Это был уже вызов профессиональной их гордости и достоинству — называй, как угодно, поэтому они во что бы то ни стало стремились новые покушения предотвратить, и оттого наша жизнь: моя, Тани и детей — была еще сложной в том плане, что нас очень плотно тогда охраняли. Я отмахивался: «Мне-то не надо.», а они настаивали: «Черт с тобой, но пусть видят, что с нами тут шутки плохи. Мы не тебя, в конце концов, охраняем, а нашу британскую гордость — это на первом месте!».
Георгия Маркова я считаю своим братом, который меня собой заслонил (если бы я был первый на очереди, тогда — все!). Мне — я предельно, как видишь, с тобой откровенен — чувство страха знакомо (если бык на меня бежит, страшно!), но тогда его не было — вот как это объяснить? И еще: с тех пор как написал «Ледокол», езжу уже куда угодно. Могу даже с тобой встретиться.
— …без охраны…
— Уверен? Не торопись: тут два батальона сзади стоят. (Оглядывается.)
— Что-то не вижу…
— Они просто шапки-невидимки надели. (Смеется.) После выхода «Ледокола» я не прячусь: «Ребята, если нужен, — пожалуйста! — но это будет доказательством того, что я прав. Мочите меня в каком-нибудь сортире, но тем самым признаете, что других аргументов у вас нет».
В Москве, Дима, все-таки не последние идиоты сидят — они понимают, какой поднимется шум. «Ледокольчик» известен? Да! Он прозвучал? Не то слово!

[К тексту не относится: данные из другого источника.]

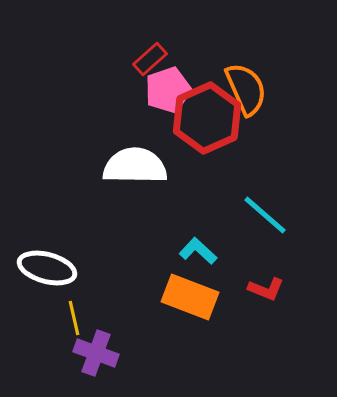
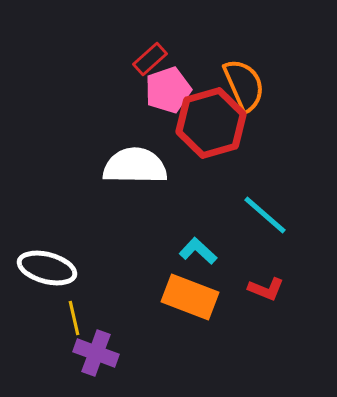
orange semicircle: moved 2 px left, 4 px up
red hexagon: moved 4 px right, 5 px down; rotated 8 degrees clockwise
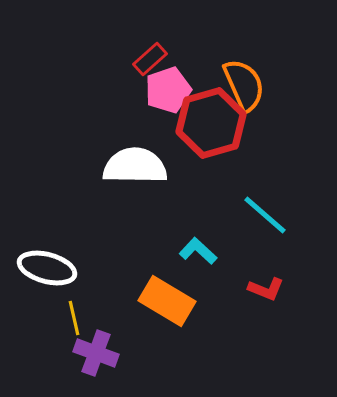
orange rectangle: moved 23 px left, 4 px down; rotated 10 degrees clockwise
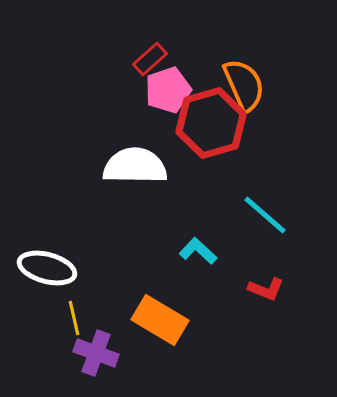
orange rectangle: moved 7 px left, 19 px down
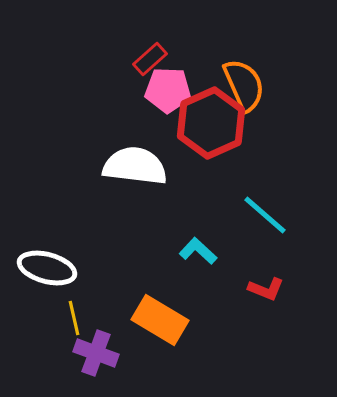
pink pentagon: rotated 21 degrees clockwise
red hexagon: rotated 8 degrees counterclockwise
white semicircle: rotated 6 degrees clockwise
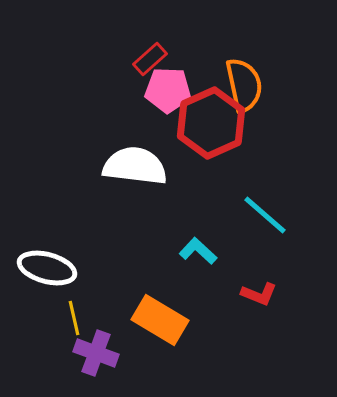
orange semicircle: rotated 12 degrees clockwise
red L-shape: moved 7 px left, 5 px down
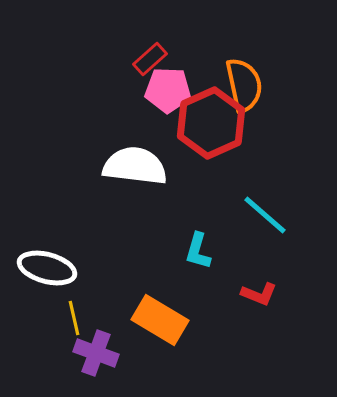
cyan L-shape: rotated 117 degrees counterclockwise
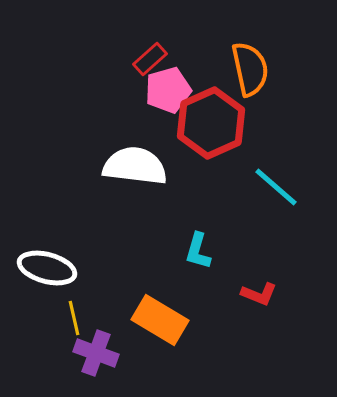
orange semicircle: moved 6 px right, 16 px up
pink pentagon: rotated 18 degrees counterclockwise
cyan line: moved 11 px right, 28 px up
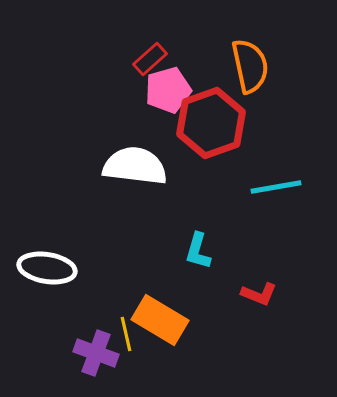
orange semicircle: moved 3 px up
red hexagon: rotated 4 degrees clockwise
cyan line: rotated 51 degrees counterclockwise
white ellipse: rotated 6 degrees counterclockwise
yellow line: moved 52 px right, 16 px down
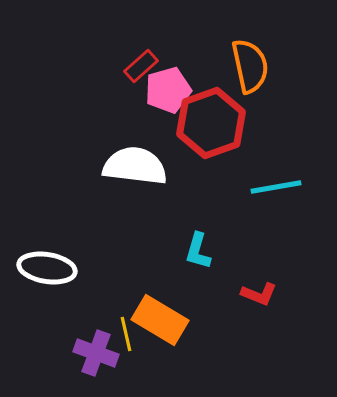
red rectangle: moved 9 px left, 7 px down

Ты-то еще молодой, не помнишь, а я как раз в академии с Таней учился, когда начали Солженицына прессовать: дескать, выгнать его за «ГУЛАГ» из Союза!
— Семьдесят первый, наверное, год?
— Точно, и вроде все тихо, но я в метро взглядом своим разведывательным секу: люди со старыми затрепанными журнальчиками «Новый мир», где Солжа печатали, едут себе и читают.
— Бессовестные какие!
— Короче, это реклама. Я понимаю: любая акция против меня для них контрпродуктивна, и, надеюсь, мозги у бывших коллег работают — им невыгодно меня устранять. Тот же Саша Литвиненко издал книгу «ФСБ взрывает Россию»: никто на нее внимания не обращал, но когда с ним расправились, заговорили о ней все.

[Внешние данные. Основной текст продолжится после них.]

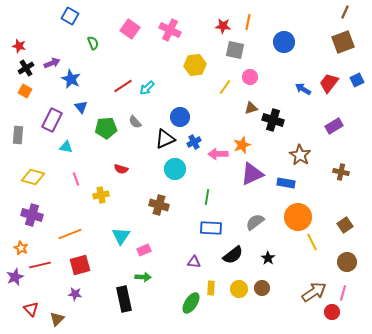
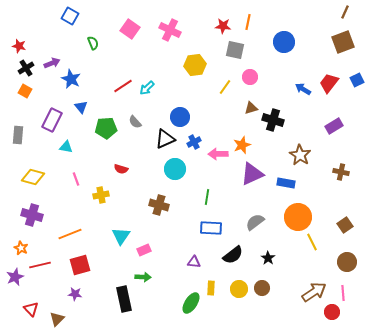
pink line at (343, 293): rotated 21 degrees counterclockwise
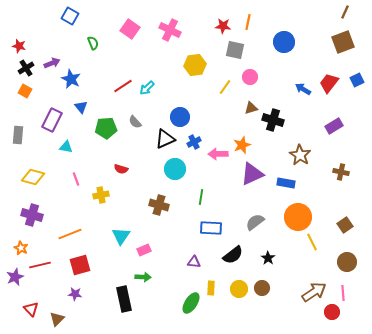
green line at (207, 197): moved 6 px left
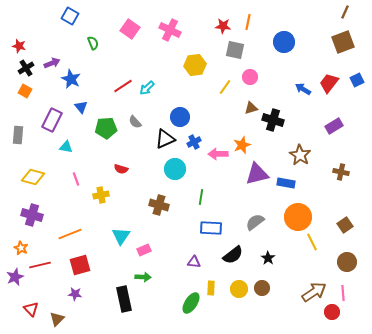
purple triangle at (252, 174): moved 5 px right; rotated 10 degrees clockwise
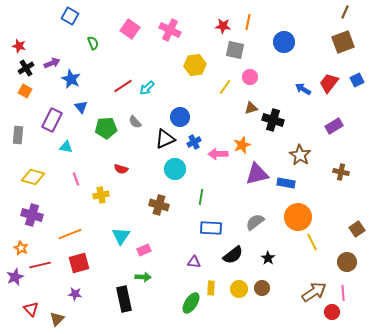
brown square at (345, 225): moved 12 px right, 4 px down
red square at (80, 265): moved 1 px left, 2 px up
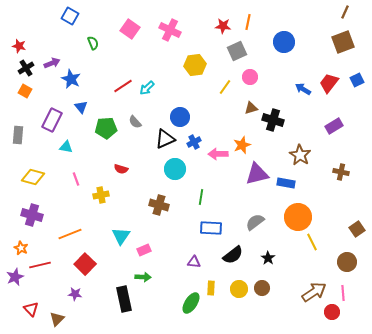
gray square at (235, 50): moved 2 px right, 1 px down; rotated 36 degrees counterclockwise
red square at (79, 263): moved 6 px right, 1 px down; rotated 30 degrees counterclockwise
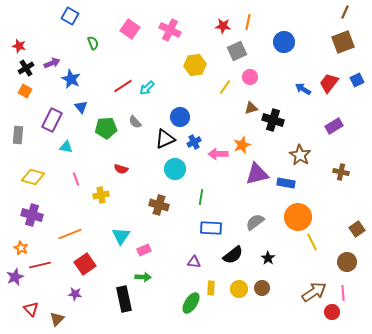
red square at (85, 264): rotated 10 degrees clockwise
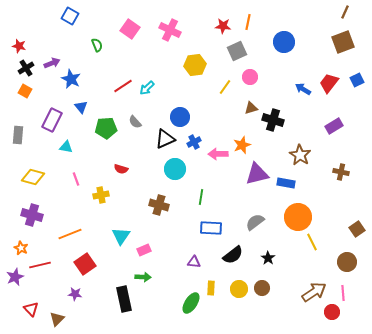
green semicircle at (93, 43): moved 4 px right, 2 px down
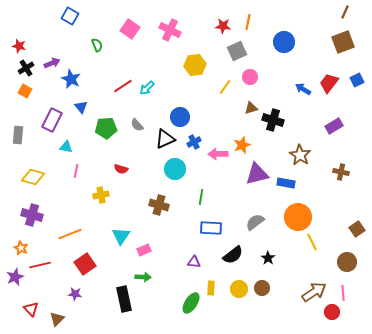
gray semicircle at (135, 122): moved 2 px right, 3 px down
pink line at (76, 179): moved 8 px up; rotated 32 degrees clockwise
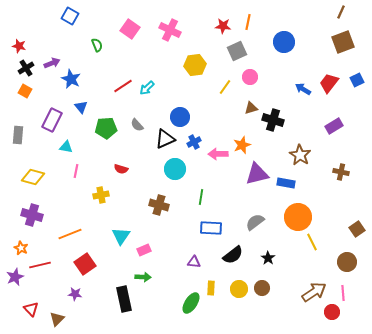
brown line at (345, 12): moved 4 px left
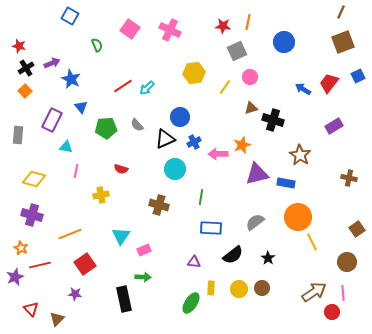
yellow hexagon at (195, 65): moved 1 px left, 8 px down
blue square at (357, 80): moved 1 px right, 4 px up
orange square at (25, 91): rotated 16 degrees clockwise
brown cross at (341, 172): moved 8 px right, 6 px down
yellow diamond at (33, 177): moved 1 px right, 2 px down
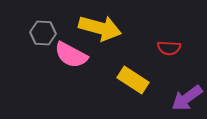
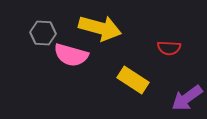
pink semicircle: rotated 12 degrees counterclockwise
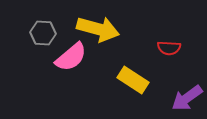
yellow arrow: moved 2 px left, 1 px down
pink semicircle: moved 2 px down; rotated 56 degrees counterclockwise
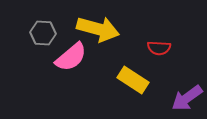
red semicircle: moved 10 px left
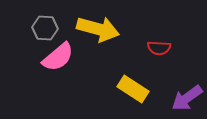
gray hexagon: moved 2 px right, 5 px up
pink semicircle: moved 13 px left
yellow rectangle: moved 9 px down
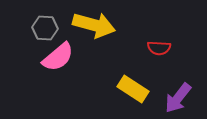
yellow arrow: moved 4 px left, 4 px up
purple arrow: moved 9 px left; rotated 16 degrees counterclockwise
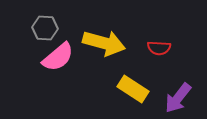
yellow arrow: moved 10 px right, 18 px down
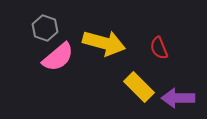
gray hexagon: rotated 15 degrees clockwise
red semicircle: rotated 65 degrees clockwise
yellow rectangle: moved 6 px right, 2 px up; rotated 12 degrees clockwise
purple arrow: rotated 52 degrees clockwise
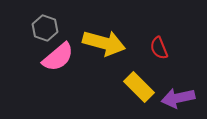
purple arrow: rotated 12 degrees counterclockwise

«Человек может быть свободным только тогда, когда собственные деньги имеет, и когда говорят, что деньги не радуют. Значит, они не твои»
— Цитирую Виктора Суворова. «Получив смертный приговор, я вдруг ясно осознал, что человеку отпущено совсем немного времени. Каждый прожитый день расцениваю как подарок судьбы, как сказочный лотерейный выигрыш — за этот день надо успеть сделать самое главное в жизни, ибо завтрашнего может не быть. Вот я и пишу книжки: этим занят утром, днем, вечером и ночью». Читателям нашим напомню, что ты — автор бестселлеров «Ледокол» и «Аквариум», многочисленных книг по истории Великой Отечественной войны и в мире известен прежде всего этим. Настоящая твоя фамилия Резун — почему же ты стал Суворовым?